Instructions for the task
Wherever the word "hésitez" appears in a line of the records, copy that line.

Transcribed page contents
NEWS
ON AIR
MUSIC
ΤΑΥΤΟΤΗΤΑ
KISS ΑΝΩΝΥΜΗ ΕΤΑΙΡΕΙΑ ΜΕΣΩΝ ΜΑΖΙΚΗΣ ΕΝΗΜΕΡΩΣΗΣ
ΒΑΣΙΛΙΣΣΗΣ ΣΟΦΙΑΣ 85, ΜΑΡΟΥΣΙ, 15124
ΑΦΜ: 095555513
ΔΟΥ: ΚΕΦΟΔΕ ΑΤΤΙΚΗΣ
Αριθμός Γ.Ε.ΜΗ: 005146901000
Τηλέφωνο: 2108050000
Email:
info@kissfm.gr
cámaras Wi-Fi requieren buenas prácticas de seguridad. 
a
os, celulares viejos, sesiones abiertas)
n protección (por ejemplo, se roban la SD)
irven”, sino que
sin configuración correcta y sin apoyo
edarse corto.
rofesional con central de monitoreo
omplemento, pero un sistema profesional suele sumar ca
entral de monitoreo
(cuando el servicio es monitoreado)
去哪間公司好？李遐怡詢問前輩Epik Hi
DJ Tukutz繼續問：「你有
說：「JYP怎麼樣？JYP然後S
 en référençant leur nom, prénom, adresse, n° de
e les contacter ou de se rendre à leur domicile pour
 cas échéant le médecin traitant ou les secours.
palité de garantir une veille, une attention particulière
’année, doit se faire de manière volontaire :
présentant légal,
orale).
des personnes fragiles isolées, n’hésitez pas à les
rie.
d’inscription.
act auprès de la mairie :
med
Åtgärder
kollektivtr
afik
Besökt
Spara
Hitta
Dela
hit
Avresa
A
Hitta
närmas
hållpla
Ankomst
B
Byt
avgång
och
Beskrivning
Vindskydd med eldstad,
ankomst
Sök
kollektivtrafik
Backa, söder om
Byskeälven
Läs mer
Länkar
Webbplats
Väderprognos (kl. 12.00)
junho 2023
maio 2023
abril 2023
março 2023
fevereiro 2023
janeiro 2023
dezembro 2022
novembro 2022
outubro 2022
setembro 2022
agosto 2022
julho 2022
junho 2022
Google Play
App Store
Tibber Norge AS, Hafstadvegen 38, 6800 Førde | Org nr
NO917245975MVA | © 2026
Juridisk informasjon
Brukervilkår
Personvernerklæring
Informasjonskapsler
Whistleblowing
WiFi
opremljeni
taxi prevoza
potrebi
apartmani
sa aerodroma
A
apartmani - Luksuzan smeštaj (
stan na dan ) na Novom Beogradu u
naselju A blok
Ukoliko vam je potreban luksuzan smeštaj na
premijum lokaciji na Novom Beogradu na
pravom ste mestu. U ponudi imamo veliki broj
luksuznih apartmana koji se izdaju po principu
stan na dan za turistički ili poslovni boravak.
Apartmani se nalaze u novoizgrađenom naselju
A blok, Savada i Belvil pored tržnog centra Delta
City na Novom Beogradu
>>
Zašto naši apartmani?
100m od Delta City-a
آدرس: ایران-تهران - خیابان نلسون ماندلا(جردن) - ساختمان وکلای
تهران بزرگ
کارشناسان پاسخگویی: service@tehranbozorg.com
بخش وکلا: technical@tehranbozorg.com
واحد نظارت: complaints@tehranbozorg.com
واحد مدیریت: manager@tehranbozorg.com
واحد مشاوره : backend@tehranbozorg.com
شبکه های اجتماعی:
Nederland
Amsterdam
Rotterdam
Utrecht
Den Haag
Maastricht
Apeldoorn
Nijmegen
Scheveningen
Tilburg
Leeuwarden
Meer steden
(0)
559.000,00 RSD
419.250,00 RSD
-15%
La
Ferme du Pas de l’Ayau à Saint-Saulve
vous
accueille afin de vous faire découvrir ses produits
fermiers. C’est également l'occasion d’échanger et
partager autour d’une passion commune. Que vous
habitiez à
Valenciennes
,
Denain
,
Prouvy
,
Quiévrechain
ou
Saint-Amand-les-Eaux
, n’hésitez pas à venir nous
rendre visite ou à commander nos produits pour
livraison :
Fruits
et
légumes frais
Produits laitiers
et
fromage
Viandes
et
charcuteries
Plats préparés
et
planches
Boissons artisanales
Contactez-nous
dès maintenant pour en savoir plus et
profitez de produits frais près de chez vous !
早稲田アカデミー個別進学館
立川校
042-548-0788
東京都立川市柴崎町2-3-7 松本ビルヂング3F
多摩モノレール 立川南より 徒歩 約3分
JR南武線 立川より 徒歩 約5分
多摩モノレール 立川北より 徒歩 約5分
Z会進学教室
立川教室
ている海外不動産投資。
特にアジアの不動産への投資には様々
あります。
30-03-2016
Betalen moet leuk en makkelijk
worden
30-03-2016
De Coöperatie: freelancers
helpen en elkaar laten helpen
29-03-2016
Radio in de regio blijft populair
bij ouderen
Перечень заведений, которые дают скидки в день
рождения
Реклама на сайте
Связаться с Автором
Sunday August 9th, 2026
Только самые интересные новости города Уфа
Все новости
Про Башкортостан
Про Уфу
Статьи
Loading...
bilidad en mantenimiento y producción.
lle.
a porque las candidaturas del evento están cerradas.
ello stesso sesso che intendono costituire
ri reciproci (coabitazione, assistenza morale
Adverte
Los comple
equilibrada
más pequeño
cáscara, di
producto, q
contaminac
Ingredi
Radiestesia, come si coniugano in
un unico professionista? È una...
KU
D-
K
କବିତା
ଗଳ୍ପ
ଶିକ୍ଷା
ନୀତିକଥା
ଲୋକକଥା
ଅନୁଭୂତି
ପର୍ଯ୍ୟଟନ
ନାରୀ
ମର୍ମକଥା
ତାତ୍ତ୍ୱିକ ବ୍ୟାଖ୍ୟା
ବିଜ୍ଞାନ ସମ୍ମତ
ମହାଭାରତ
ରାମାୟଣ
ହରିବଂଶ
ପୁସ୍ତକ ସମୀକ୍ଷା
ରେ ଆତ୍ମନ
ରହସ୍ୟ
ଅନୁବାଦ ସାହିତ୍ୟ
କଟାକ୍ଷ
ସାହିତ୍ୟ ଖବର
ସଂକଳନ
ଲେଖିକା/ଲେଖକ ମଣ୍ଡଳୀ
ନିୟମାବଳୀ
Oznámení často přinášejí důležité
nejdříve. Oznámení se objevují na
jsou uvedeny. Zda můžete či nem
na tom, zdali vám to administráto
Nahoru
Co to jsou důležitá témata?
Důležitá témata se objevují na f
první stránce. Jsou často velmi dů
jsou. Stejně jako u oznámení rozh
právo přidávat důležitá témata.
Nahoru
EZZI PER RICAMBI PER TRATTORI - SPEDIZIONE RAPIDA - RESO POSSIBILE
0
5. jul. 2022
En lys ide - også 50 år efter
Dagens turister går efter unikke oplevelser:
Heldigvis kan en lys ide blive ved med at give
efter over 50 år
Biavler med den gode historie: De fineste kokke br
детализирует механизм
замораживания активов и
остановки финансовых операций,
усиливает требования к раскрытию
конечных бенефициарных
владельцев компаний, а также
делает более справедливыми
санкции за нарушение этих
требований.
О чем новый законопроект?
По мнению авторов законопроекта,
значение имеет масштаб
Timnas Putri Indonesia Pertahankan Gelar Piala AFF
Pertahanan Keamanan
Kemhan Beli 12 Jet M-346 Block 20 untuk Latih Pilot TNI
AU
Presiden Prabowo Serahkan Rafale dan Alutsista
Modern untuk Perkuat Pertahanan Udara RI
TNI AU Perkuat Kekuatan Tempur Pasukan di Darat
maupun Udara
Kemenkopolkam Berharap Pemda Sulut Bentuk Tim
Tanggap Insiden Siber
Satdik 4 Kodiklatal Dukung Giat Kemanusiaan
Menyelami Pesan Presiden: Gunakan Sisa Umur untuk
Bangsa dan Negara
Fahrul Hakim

Exercise answer
des personnes fragiles isolées, n’hésitez pas à les
, n’hésitez pas à venir nous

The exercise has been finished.